Fig. 39 Custom primitive in Modulus. The cylinders are sliced to visualize the interior SDF

Tesselated Geometry

For more complicated shapes, Modulus allows geometries to be imported in the STL format. The module uses ray tracing to compute SDF and its derivatives. The module also gives surface normals of the geometry for surface sampling. Once the geometry is imported, the point cloud can be used for training.
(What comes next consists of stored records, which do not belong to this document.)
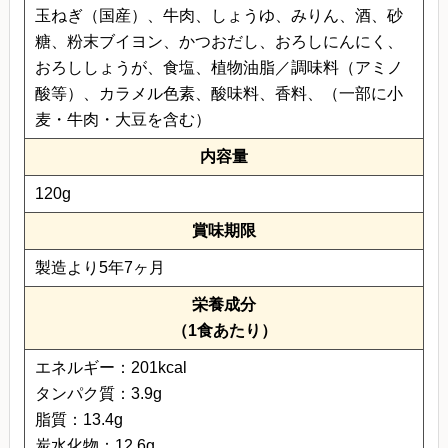
玉ねぎ（国産）、牛肉、しょうゆ、みりん、酒、砂
糖、粉末ブイヨン、かつおだし、おろしにんにく、
おろししょうが、食塩、植物油脂／調味料（アミノ
酸等）、カラメル色素、酸味料、香料、（一部に小
麦・牛肉・大豆を含む）
内容量
120g
賞味期限
製造より5年7ヶ月
栄養成分
（1食あたり）
エネルギー：201kcal
タンパク質：3.9g
脂質：13.4g
炭水化物：12.6g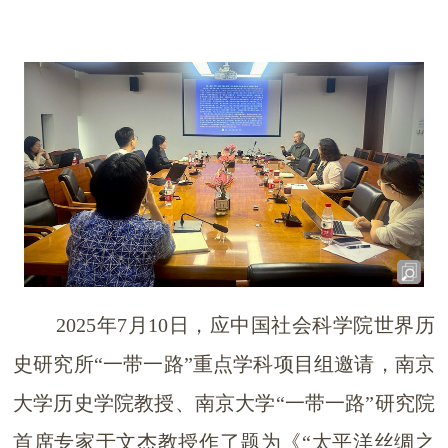
202
5
年
7
月
10
日，应中国社会科学院世界历
史研究所
“一带一路”重点学科项目组
邀请，
南京
大
学历史
学院
教授、
南京大学
“一带一路”研究院
首席专家于文杰
教授作了题为《
“太平洋丝绸之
An example of this can be found in STL Geometry: Blood Flow in Intracranial Aneurysm.

Tesselated geometries can also be combined with the primitives

Listing 5 Tesselated Geometry
import numpy as np
from modulus.geometry.tessellation import Tessellation
from modulus.geometry.primitives_3d import Plane
from modulus.utils.io.vtk import var_to_polyvtk

# number of points to sample
nr_points = 100000

# make tesselated geometry from stl file
geo = Tessellation.from_stl("./stl_files/tessellated_example.stl")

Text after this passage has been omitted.